▸ What the exercise asks: Reproduce the listing word for word. Skip any image.

▸ Stored data:
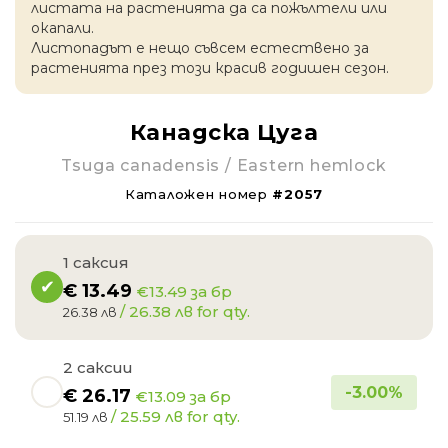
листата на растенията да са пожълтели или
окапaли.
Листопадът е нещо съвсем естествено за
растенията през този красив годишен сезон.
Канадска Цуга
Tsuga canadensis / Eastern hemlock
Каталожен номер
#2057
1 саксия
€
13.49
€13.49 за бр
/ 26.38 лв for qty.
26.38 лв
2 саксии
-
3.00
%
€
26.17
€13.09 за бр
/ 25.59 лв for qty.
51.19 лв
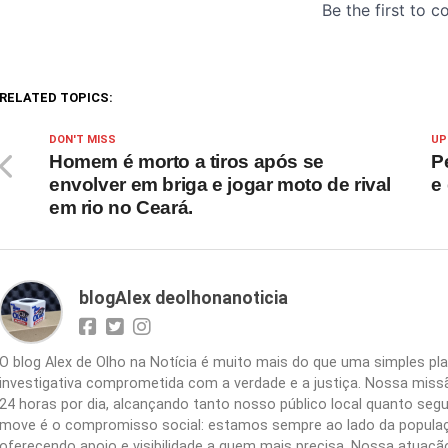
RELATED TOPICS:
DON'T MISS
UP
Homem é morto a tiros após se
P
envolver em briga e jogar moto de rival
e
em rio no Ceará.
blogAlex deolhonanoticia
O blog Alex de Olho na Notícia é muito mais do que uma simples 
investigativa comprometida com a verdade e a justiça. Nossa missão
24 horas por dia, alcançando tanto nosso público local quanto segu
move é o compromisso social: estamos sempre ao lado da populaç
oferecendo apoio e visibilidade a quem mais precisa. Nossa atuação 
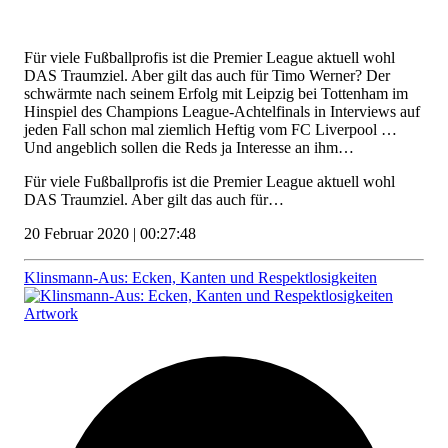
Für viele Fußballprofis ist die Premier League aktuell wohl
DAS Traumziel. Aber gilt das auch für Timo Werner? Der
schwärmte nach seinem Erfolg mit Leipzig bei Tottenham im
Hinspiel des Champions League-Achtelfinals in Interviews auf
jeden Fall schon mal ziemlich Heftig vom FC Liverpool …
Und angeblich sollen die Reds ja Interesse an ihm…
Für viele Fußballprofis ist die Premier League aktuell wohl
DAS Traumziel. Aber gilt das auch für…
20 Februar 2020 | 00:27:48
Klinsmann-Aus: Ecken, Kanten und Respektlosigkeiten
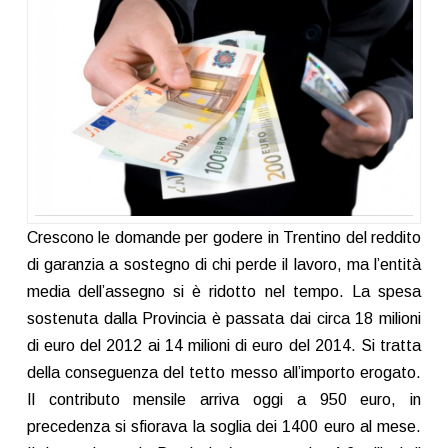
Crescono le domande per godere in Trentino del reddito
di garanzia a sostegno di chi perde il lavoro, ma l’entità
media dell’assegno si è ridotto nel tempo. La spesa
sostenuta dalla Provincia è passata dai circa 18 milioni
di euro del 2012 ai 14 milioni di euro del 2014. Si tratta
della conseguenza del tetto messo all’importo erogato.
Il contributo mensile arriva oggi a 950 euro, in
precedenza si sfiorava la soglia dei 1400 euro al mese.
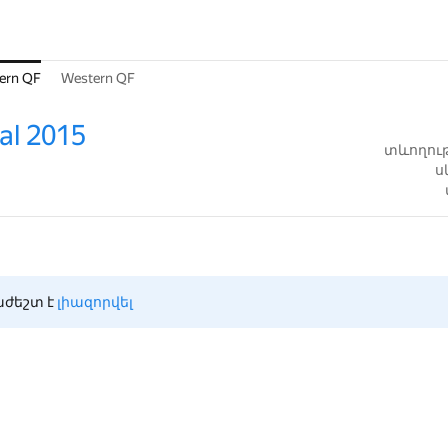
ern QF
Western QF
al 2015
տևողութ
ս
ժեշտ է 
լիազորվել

▸ Answer box:
листата на растенията да са пожълтели или
окапaли.
Листопадът е нещо съвсем естествено за
растенията през този красив годишен сезон.
Канадска Цуга
Tsuga canadensis / Eastern hemlock
Каталожен номер
#2057
1 саксия
€
13.49
€13.49 за бр
/ 26.38 лв for qty.
26.38 лв
2 саксии
-
3.00
%
€
26.17
€13.09 за бр
/ 25.59 лв for qty.
51.19 лв
RELATED TOPICS:
DON'T MISS
UP
Homem é morto a tiros após se
P
envolver em briga e jogar moto de rival
e
em rio no Ceará.
blogAlex deolhonanoticia
O blog Alex de Olho na Notícia é muito mais do que uma simples 
investigativa comprometida com a verdade e a justiça. Nossa missão
24 horas por dia, alcançando tanto nosso público local quanto segu
move é o compromisso social: estamos sempre ao lado da populaç
oferecendo apoio e visibilidade a quem mais precisa. Nossa atuação 
Für viele Fußballprofis ist die Premier League aktuell wohl
DAS Traumziel. Aber gilt das auch für Timo Werner? Der
schwärmte nach seinem Erfolg mit Leipzig bei Tottenham im
Hinspiel des Champions League-Achtelfinals in Interviews auf
jeden Fall schon mal ziemlich Heftig vom FC Liverpool …
Und angeblich sollen die Reds ja Interesse an ihm…
Für viele Fußballprofis ist die Premier League aktuell wohl
DAS Traumziel. Aber gilt das auch für…
20 Februar 2020 | 00:27:48
Klinsmann-Aus: Ecken, Kanten und Respektlosigkeiten
Crescono le domande per godere in Trentino del reddito
di garanzia a sostegno di chi perde il lavoro, ma l’entità
media dell’assegno si è ridotto nel tempo. La spesa
sostenuta dalla Provincia è passata dai circa 18 milioni
di euro del 2012 ai 14 milioni di euro del 2014. Si tratta
della conseguenza del tetto messo all’importo erogato.
Il contributo mensile arriva oggi a 950 euro, in
precedenza si sfiorava la soglia dei 1400 euro al mese.
ern QF
Western QF
al 2015
տևողութ
ս
ժեշտ է 
լիազորվել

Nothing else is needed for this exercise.